Output each entry verbatim. Leave the images out.

——————————

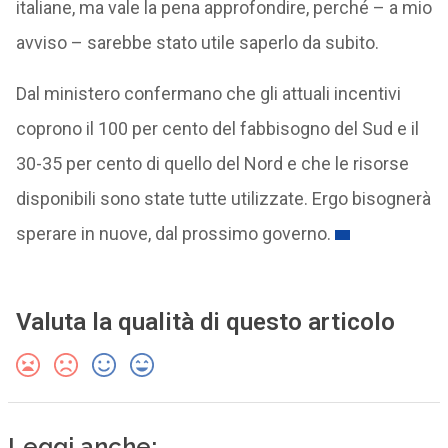
italiane, ma vale la pena approfondire, perché – a mio
avviso – sarebbe stato utile saperlo da subito.
Dal ministero confermano che gli attuali incentivi
coprono il 100 per cento del fabbisogno del Sud e il
30-35 per cento di quello del Nord e che le risorse
disponibili sono state tutte utilizzate. Ergo bisognerà
sperare in nuove, dal prossimo governo.
Valuta la qualità di questo articolo
Leggi anche:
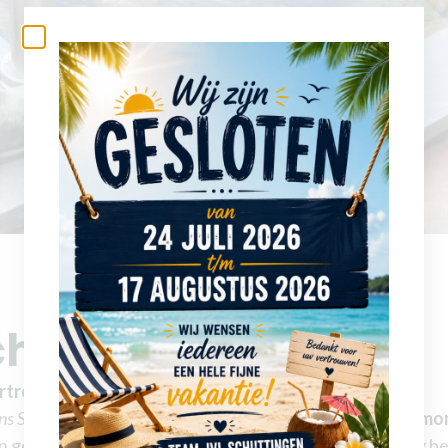
chuttingen
ertrouwen.
ns Schuttingbouw
en sinds 2024 actief onder de naam
Simo
jn gespecialiseerd in hout-betoncombinaties en volledig 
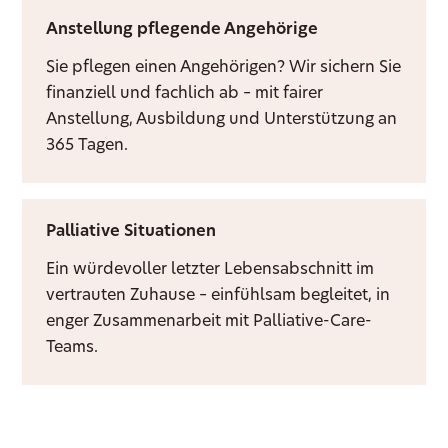
Anstellung pflegende Angehörige
Sie pflegen einen Angehörigen? Wir sichern Sie
finanziell und fachlich ab – mit fairer
Anstellung, Ausbildung und Unterstützung an
365 Tagen.
Palliative Situationen
Ein würdevoller letzter Lebensabschnitt im
vertrauten Zuhause – einfühlsam begleitet, in
enger Zusammenarbeit mit Palliative-Care-
Teams.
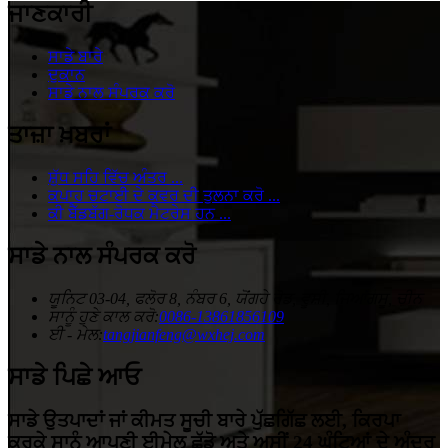
ਜਾਣਕਾਰੀ
ਸਾਡੇ ਬਾਰੇ
ਦੁਕਾਨ
ਸਾਡੇ ਨਾਲ ਸੰਪਰਕ ਕਰੋ
ਤਾਜ਼ਾ ਖ਼ਬਰਾਂ
ਸ਼ੁੱਧ ਸਹਿ ਵਿੱਚ ਅੰਤਰ ...
ਕਪਾਹ ਚਟਾਈ ਦੇ ਕਵਰ ਦੀ ਤੁਲਨਾ ਕਰੋ ...
ਕੀ ਬੈੱਡਬੱਗ-ਰੋਧਕ ਮੈਟਰੇਸ ਹਨ ...
ਸਾਡੇ ਨਾਲ ਸੰਪਰਕ ਕਰੋ
ਯੂਨਿਟ 03-04, ਫਲੋਰ 8, ਨੰਬਰ 6, ਯੋਂਗਹੇ ਰੋਡ, ਵੂਸ਼ੀ, ਜਿਆਂਗਸੂ, ਚੀਨ
ਸਾਨੂੰ ਹੁਣੇ ਕਾਲ ਕਰੋ:
0086-13861856109
ਈ - ਮੇਲ:
tangjianfeng@wxhej.com
ਸਾਡੇ ਪਿਛੇ ਆਓ
ਸਾਡੇ ਉਤਪਾਦਾਂ ਜਾਂ ਕੀਮਤ ਸੂਚੀ ਬਾਰੇ ਪੁੱਛਗਿੱਛ ਲਈ, ਕਿਰਪਾ
ਕਰਕੇ ਸਾਨੂੰ ਆਪਣੀ ਈਮੇਲ ਛੱਡੋ ਅਤੇ ਅਸੀਂ 24 ਘੰਟਿਆਂ ਦੇ ਅੰਦਰ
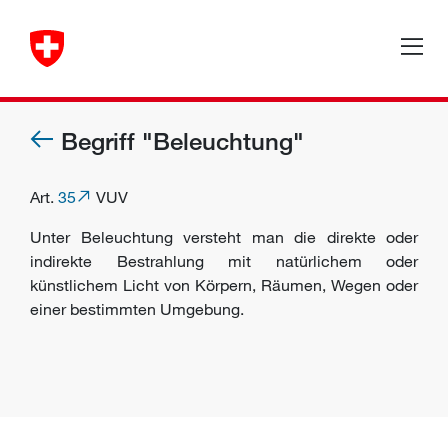
Begriff "Beleuchtung"
Art.
35
VUV
Unter Beleuchtung versteht man die direkte oder
indirekte Bestrahlung mit natürlichem oder
künstlichem Licht von Körpern, Räumen, Wegen oder
einer bestimmten Umgebung.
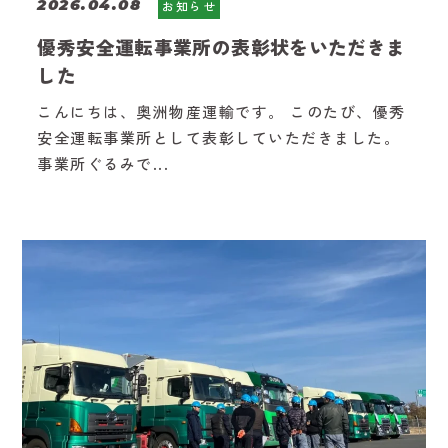
2026.04.08
お知らせ
優秀安全運転事業所の表彰状をいただきま
した
こんにちは、奥洲物産運輸です。 このたび、優秀
安全運転事業所として表彰していただきました。
事業所ぐるみで...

——————————

Output of the task
italiane, ma vale la pena approfondire, perché – a mio
avviso – sarebbe stato utile saperlo da subito.
Dal ministero confermano che gli attuali incentivi
coprono il 100 per cento del fabbisogno del Sud e il
30-35 per cento di quello del Nord e che le risorse
disponibili sono state tutte utilizzate. Ergo bisognerà
sperare in nuove, dal prossimo governo.
Valuta la qualità di questo articolo
Leggi anche:
chuttingen
ertrouwen.
ns Schuttingbouw
en sinds 2024 actief onder de naam
Simo
jn gespecialiseerd in hout-betoncombinaties en volledig 
Anstellung pflegende Angehörige
Sie pflegen einen Angehörigen? Wir sichern Sie
finanziell und fachlich ab – mit fairer
Anstellung, Ausbildung und Unterstützung an
365 Tagen.
Palliative Situationen
Ein würdevoller letzter Lebensabschnitt im
vertrauten Zuhause – einfühlsam begleitet, in
enger Zusammenarbeit mit Palliative-Care-
Teams.
ਜਾਣਕਾਰੀ
ਸਾਡੇ ਬਾਰੇ
ਦੁਕਾਨ
ਸਾਡੇ ਨਾਲ ਸੰਪਰਕ ਕਰੋ
ਤਾਜ਼ਾ ਖ਼ਬਰਾਂ
ਸ਼ੁੱਧ ਸਹਿ ਵਿੱਚ ਅੰਤਰ ...
ਕਪਾਹ ਚਟਾਈ ਦੇ ਕਵਰ ਦੀ ਤੁਲਨਾ ਕਰੋ ...
ਕੀ ਬੈੱਡਬੱਗ-ਰੋਧਕ ਮੈਟਰੇਸ ਹਨ ...
ਸਾਡੇ ਨਾਲ ਸੰਪਰਕ ਕਰੋ
ਯੂਨਿਟ 03-04, ਫਲੋਰ 8, ਨੰਬਰ 6, ਯੋਂਗਹੇ ਰੋਡ, ਵੂਸ਼ੀ, ਜਿਆਂਗਸੂ, ਚੀਨ
ਸਾਨੂੰ ਹੁਣੇ ਕਾਲ ਕਰੋ:
0086-13861856109
ਈ - ਮੇਲ:
tangjianfeng@wxhej.com
ਸਾਡੇ ਪਿਛੇ ਆਓ
ਸਾਡੇ ਉਤਪਾਦਾਂ ਜਾਂ ਕੀਮਤ ਸੂਚੀ ਬਾਰੇ ਪੁੱਛਗਿੱਛ ਲਈ, ਕਿਰਪਾ
ਕਰਕੇ ਸਾਨੂੰ ਆਪਣੀ ਈਮੇਲ ਛੱਡੋ ਅਤੇ ਅਸੀਂ 24 ਘੰਟਿਆਂ ਦੇ ਅੰਦਰ
Begriff "Beleuchtung"
Art.
35
VUV
Unter Beleuchtung versteht man die direkte oder
indirekte Bestrahlung mit natürlichem oder
künstlichem Licht von Körpern, Räumen, Wegen oder
einer bestimmten Umgebung.
2026.04.08
お知らせ
優秀安全運転事業所の表彰状をいただきま
した
こんにちは、奥洲物産運輸です。 このたび、優秀
安全運転事業所として表彰していただきました。
事業所ぐるみで...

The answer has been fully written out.